Nixlang doesn't have a type system sufficient to encode monads, so you don't have to worry about it ;)

> tools that wont fade away, its much harder to believe that about nixlang than its for bash/dash/sh

Bash has been around for over 34 years, which is very respectable. But Nixlang has also already been here for more than 20.

> the software my script installs is probably more supported than it would be on nix because its on ubuntu, one of the more commonly supported distros

wat? Nix runs on Ubuntu just fine...

It doesn’t have to go away when your alternative won’t work correctly in the first place and will collapse under its weight.
How do you install the userChrome.CSS automatically? As far as I know it needs to be placed in a folder containing a hash that's only generated at firefox first launch.

At some point if you want to configure everything with your own shell script it will be a nightmare to maintain, NixOS is easy to learn in comparison.

i just glob over *.default and *.default-release `mkdir -p chrome` and move it there then check if my user.js has the setting that enables legacy userchrome (via grep, (useless) cat, and pipe), and if not add it. wouldnt guix do something similar if it managed my userChrome.css?
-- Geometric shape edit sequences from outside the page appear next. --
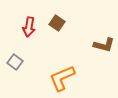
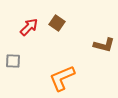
red arrow: rotated 144 degrees counterclockwise
gray square: moved 2 px left, 1 px up; rotated 35 degrees counterclockwise
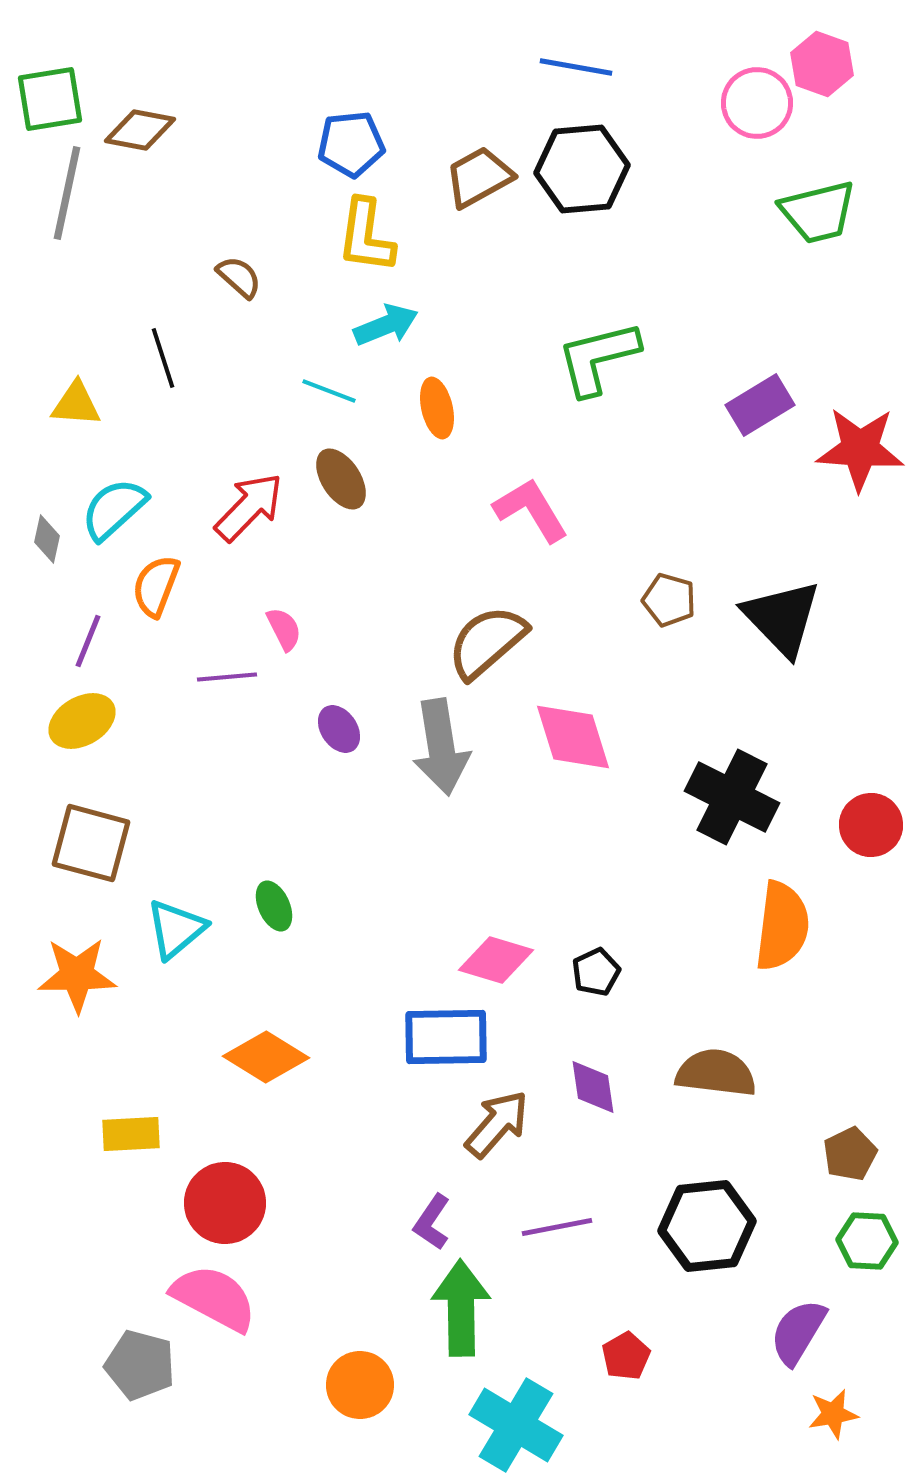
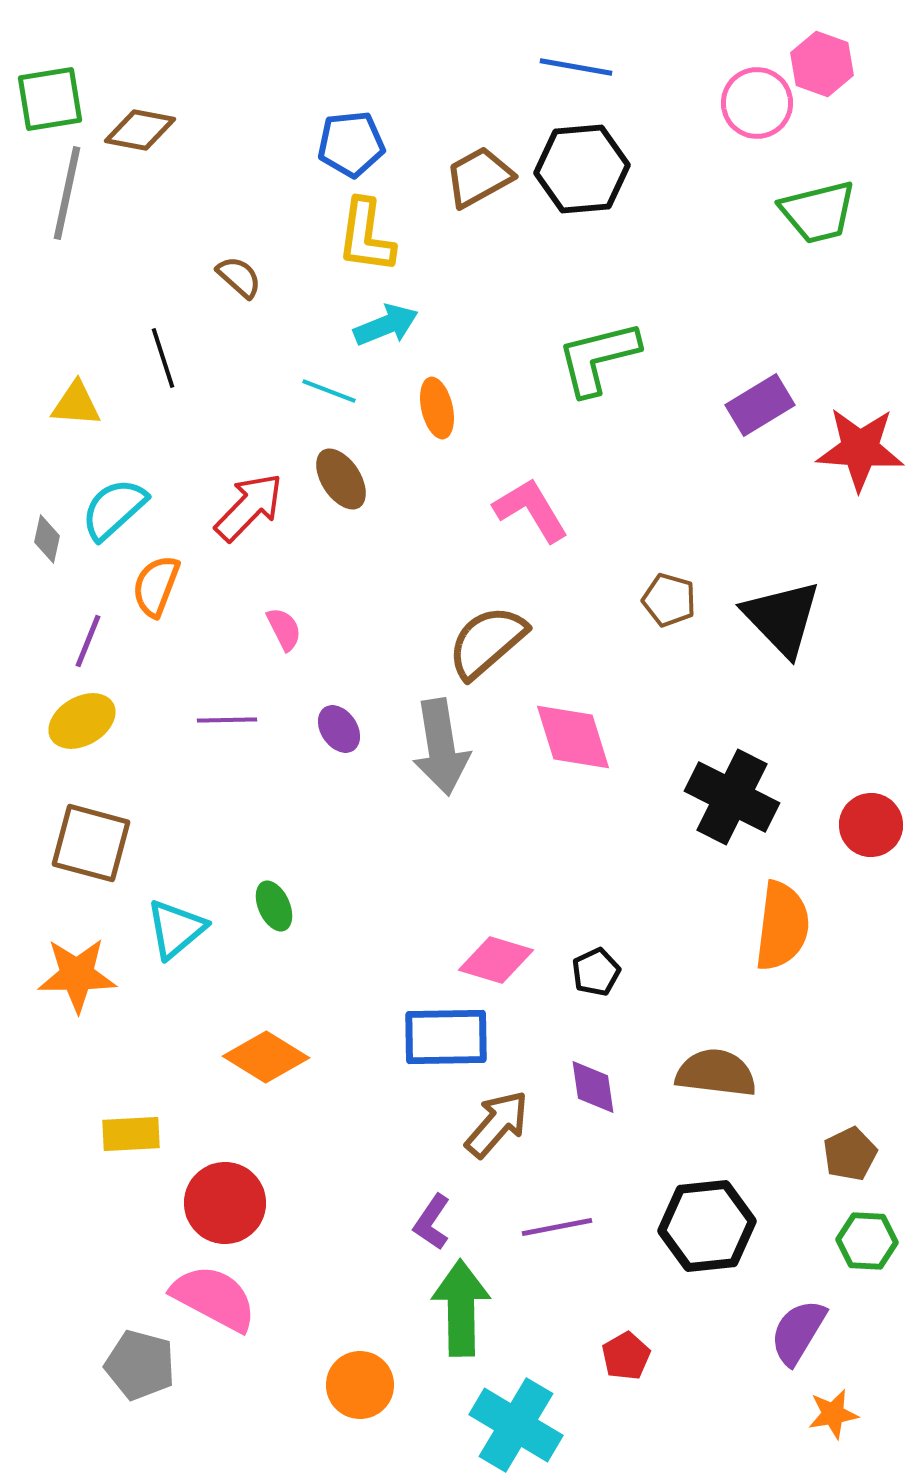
purple line at (227, 677): moved 43 px down; rotated 4 degrees clockwise
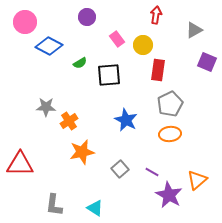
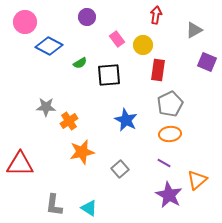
purple line: moved 12 px right, 9 px up
cyan triangle: moved 6 px left
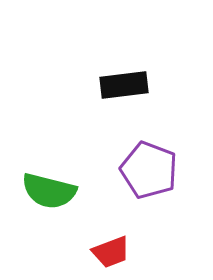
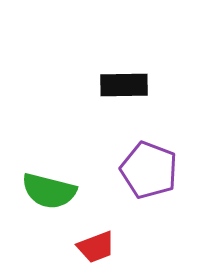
black rectangle: rotated 6 degrees clockwise
red trapezoid: moved 15 px left, 5 px up
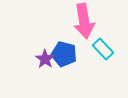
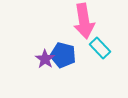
cyan rectangle: moved 3 px left, 1 px up
blue pentagon: moved 1 px left, 1 px down
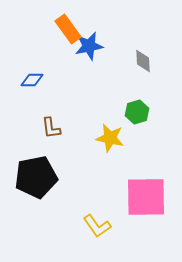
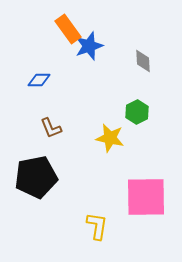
blue star: rotated 8 degrees counterclockwise
blue diamond: moved 7 px right
green hexagon: rotated 10 degrees counterclockwise
brown L-shape: rotated 15 degrees counterclockwise
yellow L-shape: rotated 136 degrees counterclockwise
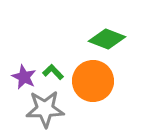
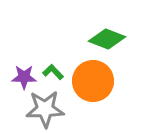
purple star: rotated 25 degrees counterclockwise
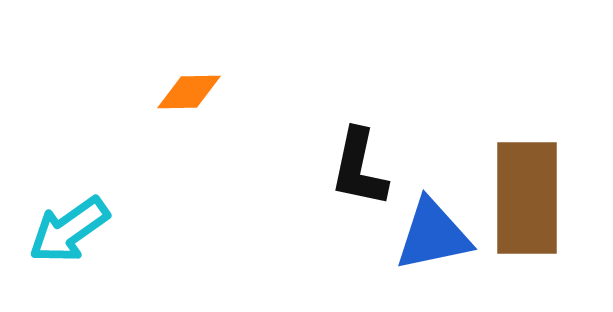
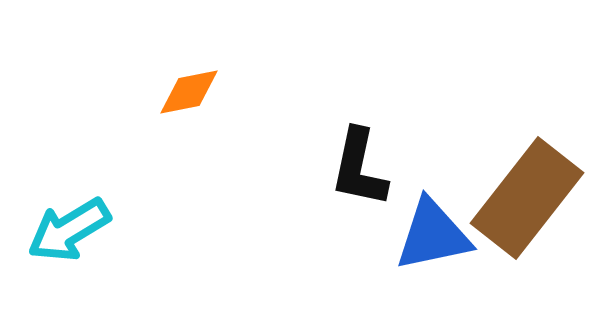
orange diamond: rotated 10 degrees counterclockwise
brown rectangle: rotated 38 degrees clockwise
cyan arrow: rotated 4 degrees clockwise
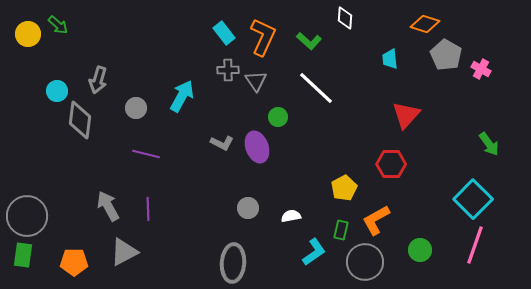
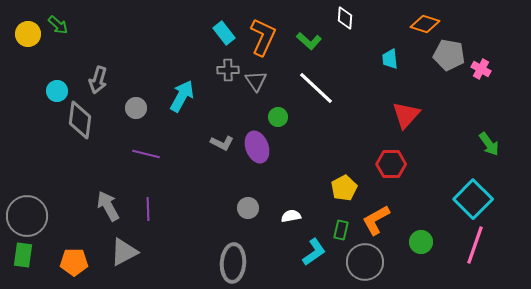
gray pentagon at (446, 55): moved 3 px right; rotated 20 degrees counterclockwise
green circle at (420, 250): moved 1 px right, 8 px up
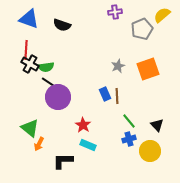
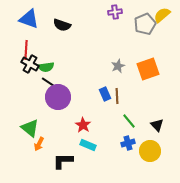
gray pentagon: moved 3 px right, 5 px up
blue cross: moved 1 px left, 4 px down
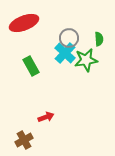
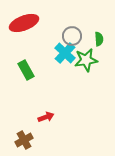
gray circle: moved 3 px right, 2 px up
green rectangle: moved 5 px left, 4 px down
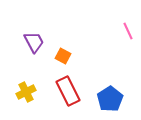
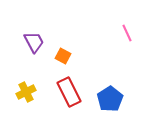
pink line: moved 1 px left, 2 px down
red rectangle: moved 1 px right, 1 px down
i am not sold on the maintainability delta between my script and a guix one, but i only use a text editor, a terminal emulator and two web browsers for 90% of my use, so maybe im just too small scale to run into the maintainability issue it's trying to solve. the main struggle i have is in making the config files, and guix would only add another layer to that.

easy to learn might be a valid consideration for me if i didn't already feel comfortable with scripts of the normal non guix variety, but the devil i know does fine.

NixOS is overriding the profile name by using your username so the name is not auto-generated anymore (NixOS hates that) so it knows the user profile will always be at ~/.mozilla/firefox/USERNAME. It automatically creates a ~ /.mozilla/firefox/profiles.ini with a custom profile.
That's a nice small benefit that seems dwarfed by the increase of complexity, but maybe I am blind to my death of a million paper cuts that I've grown used to.

Maybe I'll update my script to use named instead of randomly generated profiles, though.

What does it do for multiple profiles?

You can specify as many profiles as you want, you have a property called firefox.profiles that can be an array and you would declare as many settings you would want in it. They still need to be names though (either through a variable like an username or a name you would set yourself).
It’s increasine in complexity when you are writing shell scripts, it is not when you have a proper system in place that provides a sane abstraction/interface for defining such configurations.
You can generate the metadata in ~/.mozilla/firefox (installs.ini, profiles.ini) to have whatever profile dirs you want. Only if you let FF generate them itself will they have the unknown random names.